The market has finally stopped chasing decimal points on LibriSpeech. Three changes drive every serious decision today.

1. Accuracy plateaued, then LLM-fused models broke the plateau. The best benchmark numbers in 2026 belong to LLM-fused systems: OpenAI gpt-4o-transcribe lands at roughly 2.46% WER on TED-LIUM, and NVIDIA Canary-Qwen and Mistral Voxtral push multilingual WER below where Whisper-v3 sat in 2024. Pure encoder-decoder ASR (Deepgram Nova-3, Speechmatics Ursa 2) is still the right choice for real-time work because the LLM-fused models are batch-only and slow.

2. Streaming latency is the new differentiator. Voice agents now need to feel conversational. Deepgram and Speechmatics deliver sub-300 ms p95 latency end-to-end; Azure real-time and Google Chirp sit closer to 500–1,000 ms; OpenAI Whisper and gpt-4o-transcribe have no real streaming API at all. If your product talks back, this single number eliminates half the vendor list.

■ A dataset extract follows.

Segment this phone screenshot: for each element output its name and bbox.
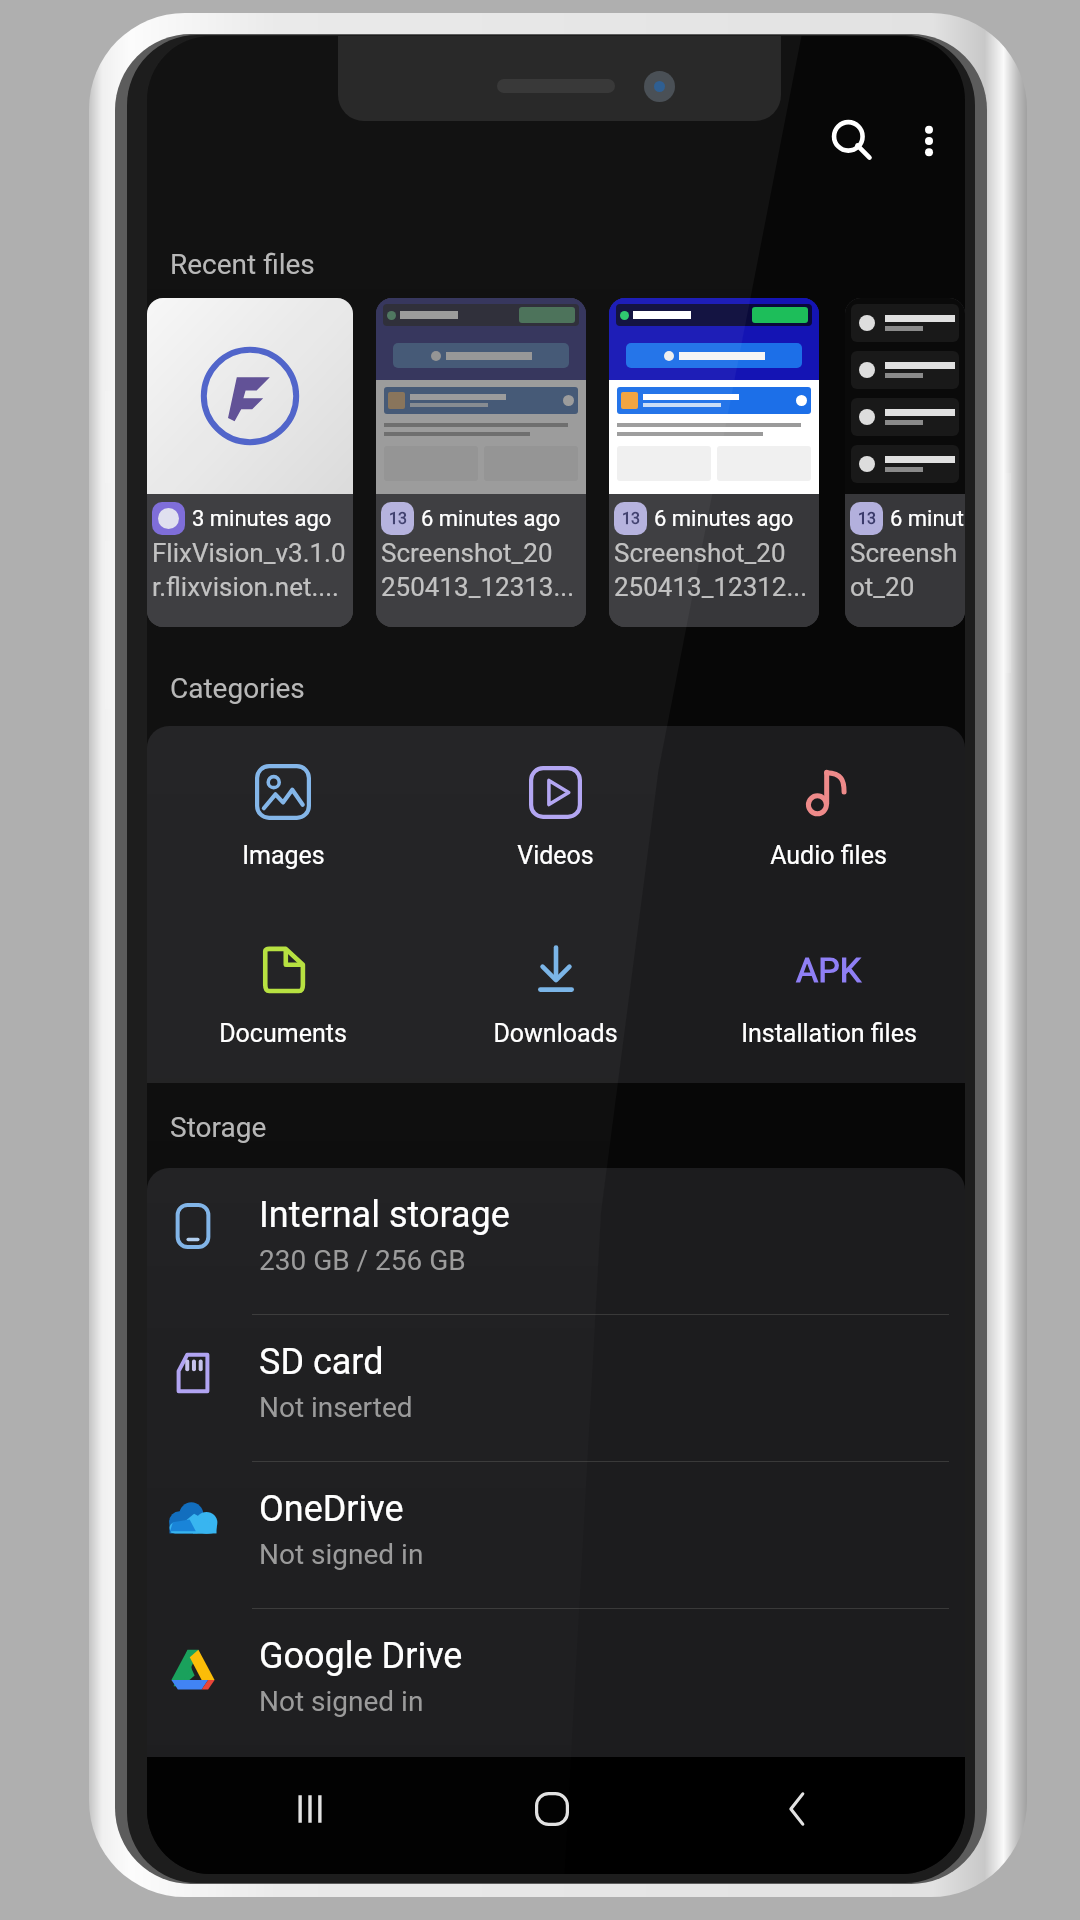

3. Pricing has bifurcated. Streaming costs $0.015–$0.024 per minute. Batch costs 60–75% less — Azure batch is $0.006/min, Google Dynamic Batch can drop to $0.004/min on volume. Architect the workload around batch wherever the SLA allows. The market itself reached $9.66B in 2025 and is forecast to hit $23.11B by 2030 (19.1% CAGR), so vendors are competing on price too.

Two more macro shifts are quietly reshaping vendor choice. Coqui AI shut down in December 2025, signalling that pure open-source ASR has lost its monetisation path. And IBM and Deepgram announced an enterprise voice partnership in February 2026, putting Deepgram inside watsonx Orchestrate — a strong signal that Deepgram is the consensus enterprise pick for real-time voice in 2026.

The five AI speech recognition engines that actually matter in 2026

There are dozens of vendors. There are five real choices. Pick from this list first; only widen the search if a specific constraint (medical compliance, an existing AWS bill, a research-grade benchmark) forces it.

Deepgram Nova-3 for production voice agents and real-time meeting transcription where sub-300 ms latency and predictable per-minute pricing matter most.

OpenAI gpt-4o-transcribe for batch transcription where accuracy is the only thing that counts and you can wait one to two seconds.

Speechmatics Ursa 2 for accuracy-critical, multilingual, diarization-heavy work — legal, medical, broadcast captioning, anywhere a wrong speaker label costs real money.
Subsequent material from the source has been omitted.